Despite the journey, Hanna kept a smile on her face.
"At the end of the day, I'm blessed," Hanna said. "I know a lot of people are in this situation, a lot of people have lost homes, a lot of people have lost family members, a lot of people have nowhere to go. And just by the grace of God we were able to come here and have somewhere to stay."
As of early Tuesday morning, 9,021 evacuees had checked into the sprawling convention center on the east side of Houston's downtown.
"We will not turn anyone away," said Red Cross Disaster Program Manager Bob Mayer, who added that pets also are welcome at the massive shelter.
The center was initially set up with 5,000 cots, but Mayer said more are on the way. The Red Cross expect to have enough food to feed 20,000 people.
Red Cross Spokesperson Anthony Tornetta told CNN the agency readied supplies ahead of Harvey's arrival and is continuing to bring in more.
"We're going to ensure that people that have been affected have everything they need as they go forward," Tornetta said.
Those needs include mental health services and spiritual care, along with the basics of food and shelter.

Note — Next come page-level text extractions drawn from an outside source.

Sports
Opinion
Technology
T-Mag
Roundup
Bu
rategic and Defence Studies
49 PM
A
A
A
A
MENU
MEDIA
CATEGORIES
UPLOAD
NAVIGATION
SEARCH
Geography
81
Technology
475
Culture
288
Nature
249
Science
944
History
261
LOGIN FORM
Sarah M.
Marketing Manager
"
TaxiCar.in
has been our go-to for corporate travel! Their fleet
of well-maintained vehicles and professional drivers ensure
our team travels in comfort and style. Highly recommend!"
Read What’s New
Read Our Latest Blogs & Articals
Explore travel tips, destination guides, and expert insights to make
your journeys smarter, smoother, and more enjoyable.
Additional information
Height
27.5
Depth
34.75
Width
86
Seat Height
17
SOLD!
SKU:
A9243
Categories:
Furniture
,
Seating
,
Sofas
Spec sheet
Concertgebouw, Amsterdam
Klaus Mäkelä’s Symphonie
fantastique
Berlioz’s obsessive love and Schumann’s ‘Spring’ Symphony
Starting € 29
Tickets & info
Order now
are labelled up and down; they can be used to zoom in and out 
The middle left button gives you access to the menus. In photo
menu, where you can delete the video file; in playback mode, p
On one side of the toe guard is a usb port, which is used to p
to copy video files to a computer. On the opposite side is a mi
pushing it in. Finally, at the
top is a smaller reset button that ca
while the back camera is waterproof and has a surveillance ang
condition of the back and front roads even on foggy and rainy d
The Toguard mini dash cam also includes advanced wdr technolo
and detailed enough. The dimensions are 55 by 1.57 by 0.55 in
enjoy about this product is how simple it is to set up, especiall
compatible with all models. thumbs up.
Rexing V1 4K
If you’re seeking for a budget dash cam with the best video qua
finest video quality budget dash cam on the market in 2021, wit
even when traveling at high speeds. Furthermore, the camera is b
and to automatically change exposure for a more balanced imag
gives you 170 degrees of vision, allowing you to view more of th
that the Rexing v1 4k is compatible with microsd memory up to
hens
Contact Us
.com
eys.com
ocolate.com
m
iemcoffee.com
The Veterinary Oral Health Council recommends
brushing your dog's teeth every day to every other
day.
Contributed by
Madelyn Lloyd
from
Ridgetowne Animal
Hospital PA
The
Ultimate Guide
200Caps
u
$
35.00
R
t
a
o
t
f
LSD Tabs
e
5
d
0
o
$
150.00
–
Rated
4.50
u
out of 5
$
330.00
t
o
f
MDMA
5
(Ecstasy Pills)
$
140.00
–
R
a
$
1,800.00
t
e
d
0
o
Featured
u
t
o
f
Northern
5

Once evacuees arrive and go through a security screening, they check in. That's where volunteers begin assessing immediate and long-term needs.

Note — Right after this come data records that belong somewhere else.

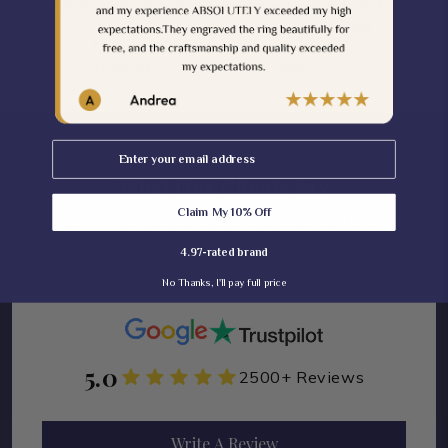
Note:
𝐀𝐬 𝐭𝐡𝐢𝐬 𝐢𝐬 𝐰𝐢𝐭𝐡 𝐜𝐨𝐥𝐨𝐫 𝐝𝐢𝐚𝐦𝐨𝐧𝐝 𝐰𝐡𝐢𝐜𝐡 𝐢𝐬 𝐦𝐚𝐤𝐞
𝐭𝐨 𝐨𝐫𝐝𝐞𝐫 𝐬𝐨 𝐢𝐭 𝐜𝐨𝐦𝐞𝐬 𝐬𝐥𝐢𝐠𝐡𝐭 𝐜𝐨𝐥𝐨𝐫 𝐯𝐚𝐫𝐢𝐚𝐭𝐢𝐨𝐧 𝐨𝐟
𝐋𝐢𝐠𝐡𝐭/𝐃𝐚𝐫𝐤 𝐦𝐚𝐲 𝐛𝐞 𝐩𝐨𝐬𝐬𝐢𝐛𝐥𝐞 𝐨𝐧𝐜𝐞 𝐭𝐡𝐞
𝐝𝐢𝐚𝐦𝐨𝐧𝐝 𝐢𝐬 𝐫𝐞𝐚𝐝𝐲 𝐟𝐨𝐫 𝐲𝐨𝐮𝐫 𝐨𝐫𝐝𝐞𝐫.
Email
What Our Clients Say
Claim My 10% Off
Here's what our clients have to say about their
Cullen experience.
4.97-rated brand
No Thanks, I'll pay full price
5.0
2500+ Reviews
Write A Review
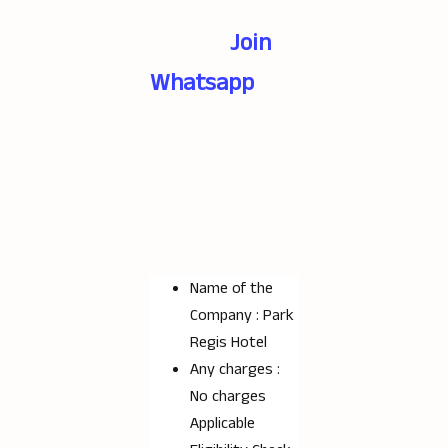
Join
Whatsapp
Name of the
Company : Park
Regis Hotel
Any charges :
No charges
Applicable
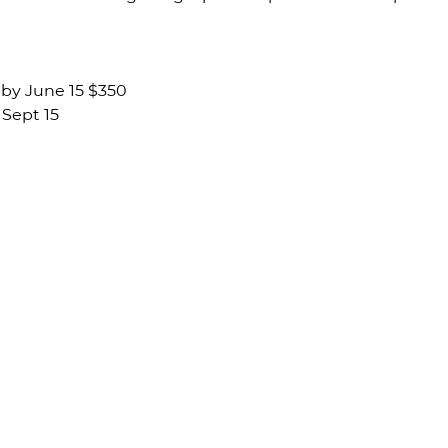
by June 15 $350 
Sept 15 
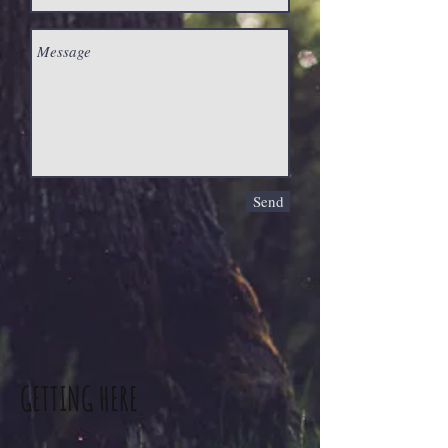
Send
GETTING HERE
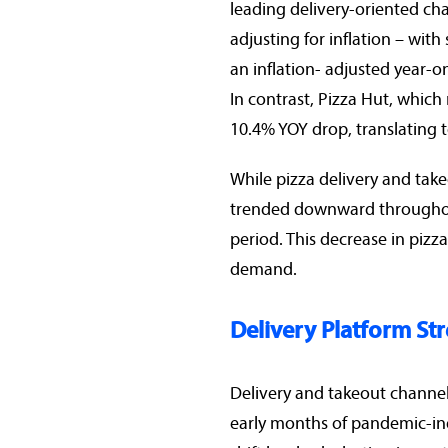
leading delivery-oriented cha
adjusting for inflation – wit
an inflation- adjusted year-o
In contrast, Pizza Hut, which
10.4% YOY drop, translating 
While pizza delivery and tak
trended downward throughout
period. This decrease in pizza
demand.
Delivery Platform Str
Delivery and takeout channel
early months of pandemic-ind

For many, the enormity of the storm and its impact are just starting to settle in. Karen Preston said she's weathered hurricanes before, but she's "never seen anything like this."
Harvey's harrowing effects have left Preston "in pain, stressed and overwhelmed," she said.
Preston's journey to safety began with a jet ski. She was then taken to a boat, which dropped her, her husband, and her 17-year-old son off at a Walmart. From there a bus brought them to the convention center.
Preston has high blood pressure and is recovering from knee surgery. Since the storm hit she said she's already waited in many long lines for help. When she arrived at the convention center and was given a blanket and pillow, it was enough to bring her to tears -- a sign of the mental and emotional stress many evacuees are experiencing.
The convention center also has an area where volunteers can drop off donations. Right now, they're in desperate need of wheelchairs, hospital socks and blankets, said Andrew Kincannon of Houston Fire EMS. The center's website says that clothing, baby formula, bottled water and non-perishable food also are needed.
Tornetta, the Red Cross spokesman, said the agency has more than 30 shelters set up throughout the Gulf Coast region. Some evacuees may be transferred to other locations to make sure everyone has a roof over their head, he said.
Dallas, hundreds of miles to the north, also is preparing to open a mega-shelter for Harvey evacuees at its downtown convention center.